Late July brings memories of going to the Proms at the vast Albert Hall in London. If you can't visulize this domed hall that seats 9,000, just revisit "The Man Who Knew Too Much" that classic Hitchcock film where most of the action takes place in the hall. After all, the pistol shot timed exactly with cymbal crash is a great piece of cinematic art. Aside from this ( and Doris Day screaming "Que Sera, Sera..." at the top of her lungs) it is quite something to attend a performance here. I remember Stokowski conducting the Scriabin "Poeme of Ecstacy" in the summer of 1970, and standing at the stage door to watch him exit to an adoring crowd. He threw roses to the crowd from a huge bouquet he was carrying, and Perri Daraz, who was standing next to me, caught one.

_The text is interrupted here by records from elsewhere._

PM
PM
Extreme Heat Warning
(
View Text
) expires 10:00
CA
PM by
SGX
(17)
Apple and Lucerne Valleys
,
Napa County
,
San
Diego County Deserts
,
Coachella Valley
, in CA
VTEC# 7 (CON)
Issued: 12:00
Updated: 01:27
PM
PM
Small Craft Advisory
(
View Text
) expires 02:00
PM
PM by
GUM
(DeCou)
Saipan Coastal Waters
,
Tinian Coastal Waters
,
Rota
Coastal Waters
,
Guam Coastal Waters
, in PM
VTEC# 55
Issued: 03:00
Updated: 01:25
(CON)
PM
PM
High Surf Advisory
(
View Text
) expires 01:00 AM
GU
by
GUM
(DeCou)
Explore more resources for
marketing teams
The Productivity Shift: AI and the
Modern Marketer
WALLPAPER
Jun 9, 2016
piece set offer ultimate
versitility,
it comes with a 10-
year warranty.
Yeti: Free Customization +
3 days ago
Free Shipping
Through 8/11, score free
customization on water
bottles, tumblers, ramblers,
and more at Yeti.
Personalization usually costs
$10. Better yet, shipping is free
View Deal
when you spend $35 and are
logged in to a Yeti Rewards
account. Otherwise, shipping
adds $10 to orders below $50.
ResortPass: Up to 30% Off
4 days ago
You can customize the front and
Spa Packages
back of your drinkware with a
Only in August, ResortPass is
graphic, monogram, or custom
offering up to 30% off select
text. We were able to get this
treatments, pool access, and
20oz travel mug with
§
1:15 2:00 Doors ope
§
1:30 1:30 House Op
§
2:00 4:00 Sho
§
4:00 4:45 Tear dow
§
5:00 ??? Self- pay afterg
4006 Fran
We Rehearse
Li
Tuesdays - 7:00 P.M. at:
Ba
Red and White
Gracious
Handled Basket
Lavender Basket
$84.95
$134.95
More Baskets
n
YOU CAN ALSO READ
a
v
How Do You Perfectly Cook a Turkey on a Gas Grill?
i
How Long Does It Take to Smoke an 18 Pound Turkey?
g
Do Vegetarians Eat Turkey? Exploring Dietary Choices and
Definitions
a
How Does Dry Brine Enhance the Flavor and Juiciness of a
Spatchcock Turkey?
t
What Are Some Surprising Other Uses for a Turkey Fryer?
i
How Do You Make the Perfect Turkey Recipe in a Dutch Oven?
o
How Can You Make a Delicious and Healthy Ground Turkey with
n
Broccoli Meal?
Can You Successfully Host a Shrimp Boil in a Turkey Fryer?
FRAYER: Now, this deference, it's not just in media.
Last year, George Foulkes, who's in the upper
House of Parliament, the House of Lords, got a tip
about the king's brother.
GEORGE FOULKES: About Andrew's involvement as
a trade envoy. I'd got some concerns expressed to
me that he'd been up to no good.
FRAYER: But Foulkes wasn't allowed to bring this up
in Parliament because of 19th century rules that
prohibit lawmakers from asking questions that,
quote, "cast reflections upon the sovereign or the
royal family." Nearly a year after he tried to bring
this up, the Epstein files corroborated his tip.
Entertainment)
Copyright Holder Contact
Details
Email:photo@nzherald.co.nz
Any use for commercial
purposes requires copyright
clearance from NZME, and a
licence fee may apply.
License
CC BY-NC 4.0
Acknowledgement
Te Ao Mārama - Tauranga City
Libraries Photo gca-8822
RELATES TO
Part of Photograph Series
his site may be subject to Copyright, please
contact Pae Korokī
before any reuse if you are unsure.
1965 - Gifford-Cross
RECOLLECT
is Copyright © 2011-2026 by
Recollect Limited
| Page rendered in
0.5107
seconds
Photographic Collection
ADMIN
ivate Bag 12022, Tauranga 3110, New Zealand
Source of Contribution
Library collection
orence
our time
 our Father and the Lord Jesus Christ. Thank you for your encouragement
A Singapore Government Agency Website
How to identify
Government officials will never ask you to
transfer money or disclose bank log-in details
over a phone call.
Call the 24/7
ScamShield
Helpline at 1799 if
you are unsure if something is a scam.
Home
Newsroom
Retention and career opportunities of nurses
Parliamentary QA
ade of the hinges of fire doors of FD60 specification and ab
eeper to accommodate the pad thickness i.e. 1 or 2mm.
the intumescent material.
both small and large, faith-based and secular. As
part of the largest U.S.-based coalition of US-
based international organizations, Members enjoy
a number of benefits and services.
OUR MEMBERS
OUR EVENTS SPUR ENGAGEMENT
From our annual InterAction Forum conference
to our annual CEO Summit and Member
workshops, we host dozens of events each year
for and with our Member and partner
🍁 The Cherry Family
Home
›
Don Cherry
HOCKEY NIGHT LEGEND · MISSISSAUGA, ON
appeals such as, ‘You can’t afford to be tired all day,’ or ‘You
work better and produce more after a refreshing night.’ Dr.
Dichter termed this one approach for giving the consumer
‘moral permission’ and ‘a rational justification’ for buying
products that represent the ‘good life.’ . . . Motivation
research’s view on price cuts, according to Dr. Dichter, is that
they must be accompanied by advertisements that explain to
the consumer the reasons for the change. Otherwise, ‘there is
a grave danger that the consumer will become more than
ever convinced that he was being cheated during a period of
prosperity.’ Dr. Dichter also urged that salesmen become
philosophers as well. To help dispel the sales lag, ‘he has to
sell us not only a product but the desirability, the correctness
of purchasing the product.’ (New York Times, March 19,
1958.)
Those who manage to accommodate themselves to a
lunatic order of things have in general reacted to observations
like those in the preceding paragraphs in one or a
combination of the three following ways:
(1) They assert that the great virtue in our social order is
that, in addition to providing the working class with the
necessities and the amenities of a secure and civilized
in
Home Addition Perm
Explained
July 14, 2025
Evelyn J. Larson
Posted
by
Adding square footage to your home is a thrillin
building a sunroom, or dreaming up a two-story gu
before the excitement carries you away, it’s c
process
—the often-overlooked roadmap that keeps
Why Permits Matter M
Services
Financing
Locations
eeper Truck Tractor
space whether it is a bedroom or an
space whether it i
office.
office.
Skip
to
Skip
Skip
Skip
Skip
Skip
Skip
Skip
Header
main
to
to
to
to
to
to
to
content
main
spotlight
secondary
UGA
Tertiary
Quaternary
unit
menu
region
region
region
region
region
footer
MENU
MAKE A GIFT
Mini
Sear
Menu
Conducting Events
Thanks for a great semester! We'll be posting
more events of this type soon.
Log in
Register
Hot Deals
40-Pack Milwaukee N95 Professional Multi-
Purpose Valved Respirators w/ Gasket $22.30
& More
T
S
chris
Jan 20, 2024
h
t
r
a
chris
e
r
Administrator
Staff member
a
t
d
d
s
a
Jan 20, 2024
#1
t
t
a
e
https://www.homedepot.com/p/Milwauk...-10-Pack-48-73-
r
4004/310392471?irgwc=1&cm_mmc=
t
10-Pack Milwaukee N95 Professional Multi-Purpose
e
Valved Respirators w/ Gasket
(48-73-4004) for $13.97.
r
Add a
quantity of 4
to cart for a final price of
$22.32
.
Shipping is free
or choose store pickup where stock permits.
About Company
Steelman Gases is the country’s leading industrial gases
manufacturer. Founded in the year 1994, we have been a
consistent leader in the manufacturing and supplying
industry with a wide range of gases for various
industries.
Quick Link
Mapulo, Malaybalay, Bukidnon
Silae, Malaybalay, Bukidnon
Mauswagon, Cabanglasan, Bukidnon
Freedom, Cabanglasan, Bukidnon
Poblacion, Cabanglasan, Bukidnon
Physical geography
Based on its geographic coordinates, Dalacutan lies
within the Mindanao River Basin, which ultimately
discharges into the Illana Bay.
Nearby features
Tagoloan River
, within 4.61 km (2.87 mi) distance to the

Now one can listen via the computer to live concerts for a period of almost two months. Recently I heard the young Russian pianist Yevgeny Sudbin play the Rachmanioff First Piano Concerto. That's the one that Rachmaninoff suffered greatly over, and revised extensively over the years.This summer the Proms are presenting the complete concerti, including the "Rhapsody on a Theme of Paganini". Olga Kern, late of Columbia, South Carolina and the Southeastern Piano Festival, will play the latter. Sudbin is just 26...almost old by today's piano world...and very much in the Horowitz mold, to whom he is being compared. He played with fire and great precision, but also with alot of heart. He managed to make the thick writing sound out over the orchestra, but he never pounded to do so. I liked his natural sense of phrase, and the directness of it all. To his credit, he played, went to bed, got up and flew to Naples where he was married the same day.
This performance reminded me how kind London is to pianists from all over. It seems that London is really where the center of the piano world is today, and has been for decades. As a student there in 1959-61 I became aware of the international level of piano playing. Marta Argerich was just starting out, and I remember seeing her and her mother at all the piano recitals. Marta is very tall, and stands out in a crowd. She had roared in from the plains of Argentina, and in just a few years was a world figure. Elusive, distrustful of the press, and wayward in cancelling at the last minute, she nevertheless is one of the greatest pianist alive. She has lived in Lugano for years and now has a festival each June which features chamber music. The once gleaming black locks are now entirely gray, but her hair still hangs to her waist.
Strolling around London during Proms one can hear radios through open windows playing the most wonderful music. Its a way of life in the summer...almost like a world gone past.